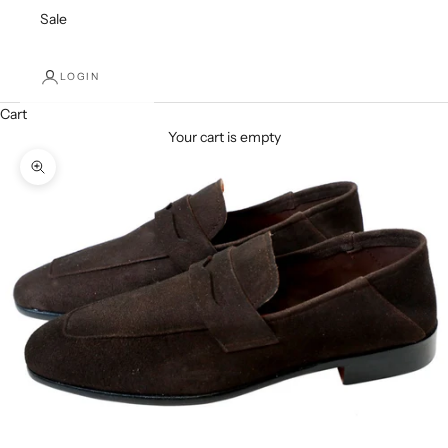
Sale
LOGIN
Cart
Your cart is empty
Zoom picture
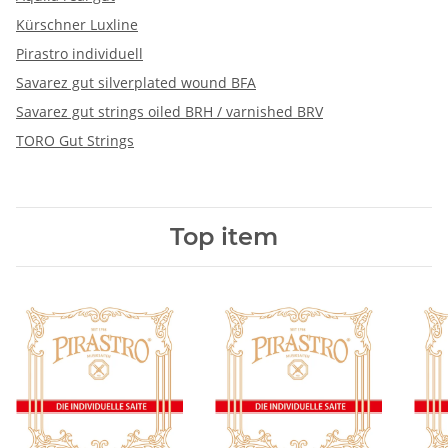
Kürschner Luxline
Pirastro individuell
Savarez gut silverplated wound BFA
Savarez gut strings oiled BRH / varnished BRV
TORO Gut Strings
Top item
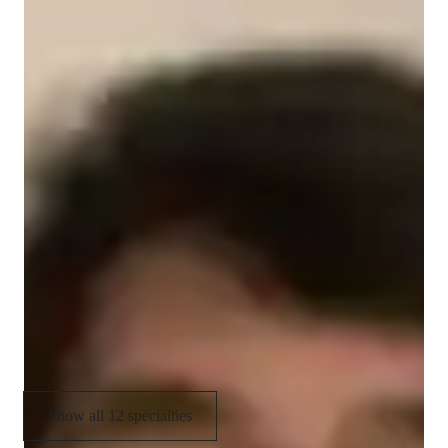
Data Science tutor skills
Machine learning
Business intelligence
Data visualization
Job readiness
Project help
Debugging
Upskilling
Paired coding
Show all 12 specialties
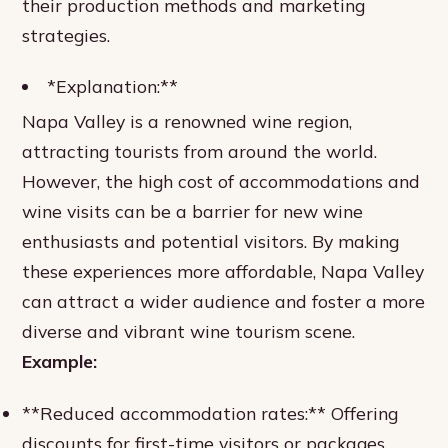
their production methods and marketing
strategies.
*Explanation:**
Napa Valley is a renowned wine region,
attracting tourists from around the world.
However, the high cost of accommodations and
wine visits can be a barrier for new wine
enthusiasts and potential visitors. By making
these experiences more affordable, Napa Valley
can attract a wider audience and foster a more
diverse and vibrant wine tourism scene.
Example:
**Reduced accommodation rates:** Offering
discounts for first-time visitors or packages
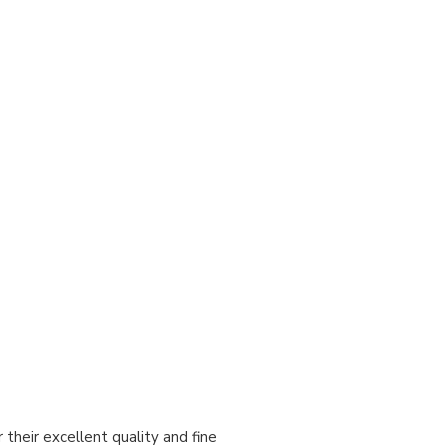
heir excellent quality and fine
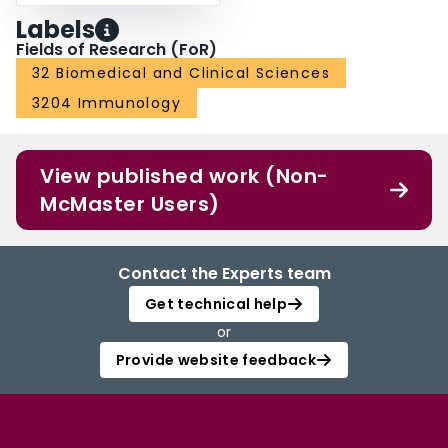
Labels
Fields of Research (FoR)
32 Biomedical and Clinical Sciences
3204 Immunology
View published work (Non-
McMaster Users)
Contact the Experts team
Get technical help
or
Provide website feedback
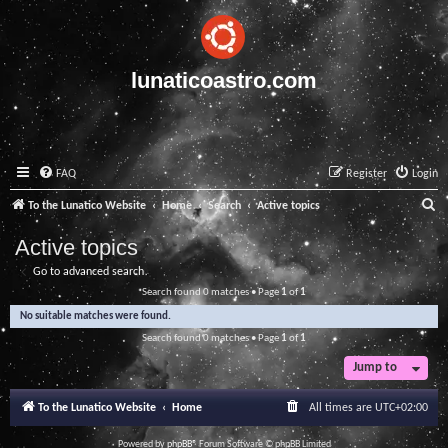
lunaticoastro.com
FAQ
Register
Login
S
To the Lunatico Website
Home
Search
Active topics
e
Active topics
a
Go to advanced search
r
Search found 0 matches • Page
1
of
1
c
No suitable matches were found.
h
Search found 0 matches • Page
1
of
1
Jump to
To the Lunatico Website
Home
All times are
UTC+02:00
Powered by
phpBB
® Forum Software © phpBB Limited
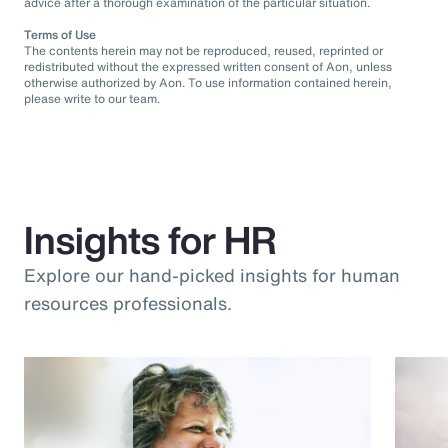
advice after a thorough examination of the particular situation.
Terms of Use
The contents herein may not be reproduced, reused, reprinted or
redistributed without the expressed written consent of Aon, unless
otherwise authorized by Aon. To use information contained herein,
please write to our team.
Insights for HR
Explore our hand-picked insights for human
resources professionals.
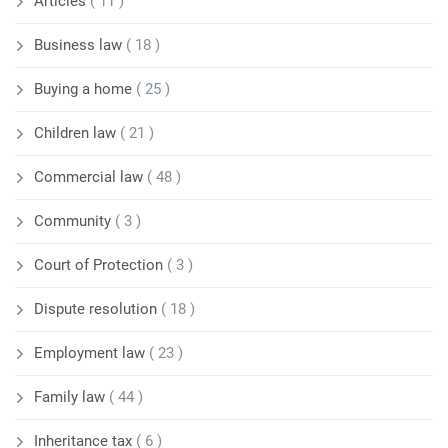
Articles
( 11 )
Business law
( 18 )
Buying a home
( 25 )
Children law
( 21 )
Commercial law
( 48 )
Community
( 3 )
Court of Protection
( 3 )
Dispute resolution
( 18 )
Employment law
( 23 )
Family law
( 44 )
Inheritance tax
( 6 )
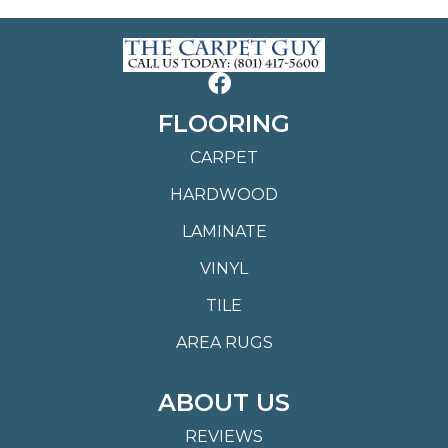
FLOORING
CARPET
HARDWOOD
LAMINATE
VINYL
TILE
AREA RUGS
ABOUT US
REVIEWS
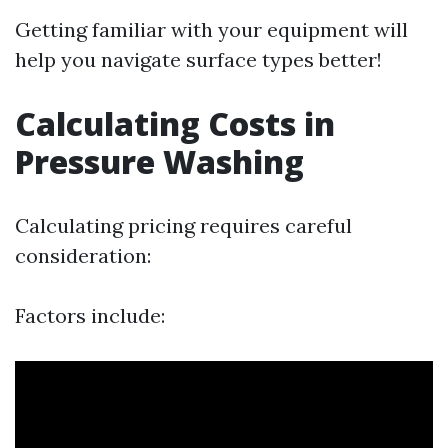
Getting familiar with your equipment will
help you navigate surface types better!
Calculating Costs in
Pressure Washing
Calculating pricing requires careful
consideration:
Factors include:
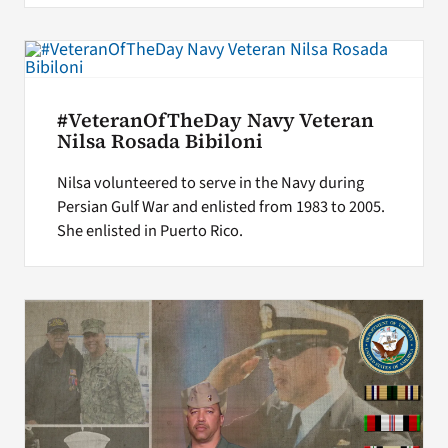
#VeteranOfTheDay Navy Veteran
Nilsa Rosada Bibiloni
Nilsa volunteered to serve in the Navy during
Persian Gulf War and enlisted from 1983 to 2005.
She enlisted in Puerto Rico.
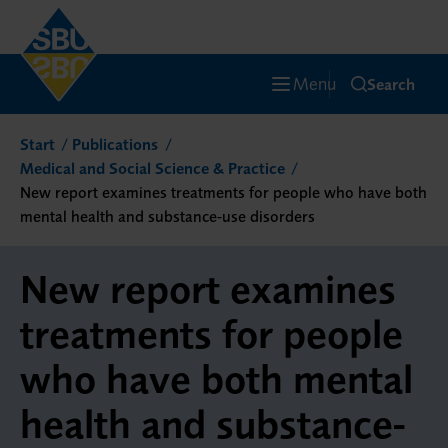
Menu
Search
Start
Publications
Medical and Social Science & Practice
New report examines treatments for people who have both
mental health and substance-use disorders
New report examines
treatments for people
who have both mental
health and substance-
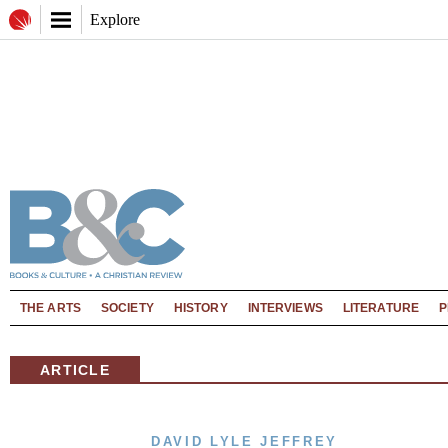
Explore
THE ARTS
SOCIETY
HISTORY
INTERVIEWS
LITERATURE
P
ARTICLE
DAVID LYLE JEFFREY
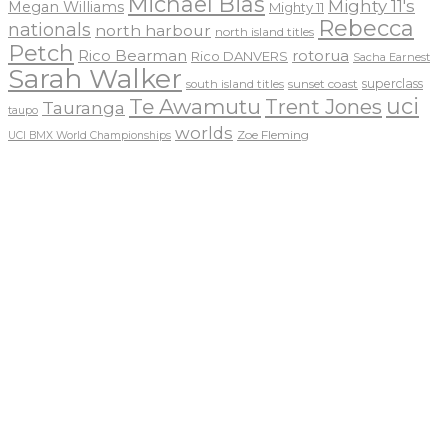
Michael Bias
Mighty 11's
Megan Williams
Mighty 11
Rebecca
nationals
north harbour
north island titles
Petch
Rico Bearman
rotorua
Rico DANVERS
Sacha Earnest
Sarah Walker
sunset coast
superclass
south island titles
uci
Te Awamutu
Trent Jones
Tauranga
taupo
worlds
Zoe Fleming
UCI BMX World Championships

◆ **What this task involves**
Could you output all of the records exactly, without their pictures?

◆ **Answer to this exercise**
Sale
LOGIN
Cart
Your cart is empty
Zoom picture
Kürschner Luxline
Pirastro individuell
Savarez gut silverplated wound BFA
Savarez gut strings oiled BRH / varnished BRV
TORO Gut Strings
Top item
Data Science tutor skills
Machine learning
Business intelligence
Data visualization
Job readiness
Project help
Debugging
Upskilling
Paired coding
Show all 12 specialties
their production methods and marketing
strategies.
*Explanation:**
Napa Valley is a renowned wine region,
attracting tourists from around the world.
However, the high cost of accommodations and
wine visits can be a barrier for new wine
enthusiasts and potential visitors. By making
these experiences more affordable, Napa Valley
can attract a wider audience and foster a more
diverse and vibrant wine tourism scene.
Example:
**Reduced accommodation rates:** Offering
discounts for first-time visitors or packages
heir excellent quality and fine
Labels
Fields of Research (FoR)
32 Biomedical and Clinical Sciences
3204 Immunology
View published work (Non-
McMaster Users)
Contact the Experts team
Get technical help
or
Provide website feedback
lunaticoastro.com
FAQ
Register
Login
S
To the Lunatico Website
Home
Search
Active topics
e
Active topics
a
Go to advanced search
r
Search found 0 matches • Page
1
of
1
c
No suitable matches were found.
h
Search found 0 matches • Page
1
of
1
Jump to
To the Lunatico Website
Home
All times are
UTC+02:00
Powered by
phpBB
® Forum Software © phpBB Limited
advice after a thorough examination of the particular situation.
Terms of Use
The contents herein may not be reproduced, reused, reprinted or
redistributed without the expressed written consent of Aon, unless
otherwise authorized by Aon. To use information contained herein,
please write to our team.
Insights for HR
Explore our hand-picked insights for human
resources professionals.
Articles
( 11 )
Business law
( 18 )
Buying a home
( 25 )
Children law
( 21 )
Commercial law
( 48 )
Community
( 3 )
Court of Protection
( 3 )
Dispute resolution
( 18 )
Employment law
( 23 )
Family law
( 44 )
Inheritance tax
( 6 )
FLOORING
CARPET
HARDWOOD
LAMINATE
VINYL
TILE
AREA RUGS
ABOUT US
REVIEWS
Getting familiar with your equipment will
help you navigate surface types better!
Calculating Costs in
Pressure Washing
Calculating pricing requires careful
consideration:
Factors include:
#VeteranOfTheDay Navy Veteran
Nilsa Rosada Bibiloni
Nilsa volunteered to serve in the Navy during
Persian Gulf War and enlisted from 1983 to 2005.
She enlisted in Puerto Rico.
Menu
Search
Start
Publications
Medical and Social Science & Practice
New report examines treatments for people who have both
mental health and substance-use disorders
New report examines
treatments for people
who have both mental
health and substance-
Explore
THE ARTS
SOCIETY
HISTORY
INTERVIEWS
LITERATURE
P
ARTICLE
DAVID LYLE JEFFREY
Michael Bias
Mighty 11's
Megan Williams
Mighty 11
Rebecca
nationals
north harbour
north island titles
Petch
Rico Bearman
rotorua
Rico DANVERS
Sacha Earnest
Sarah Walker
sunset coast
superclass
south island titles
uci
Te Awamutu
Trent Jones
Tauranga
taupo
worlds
Zoe Fleming
UCI BMX World Championships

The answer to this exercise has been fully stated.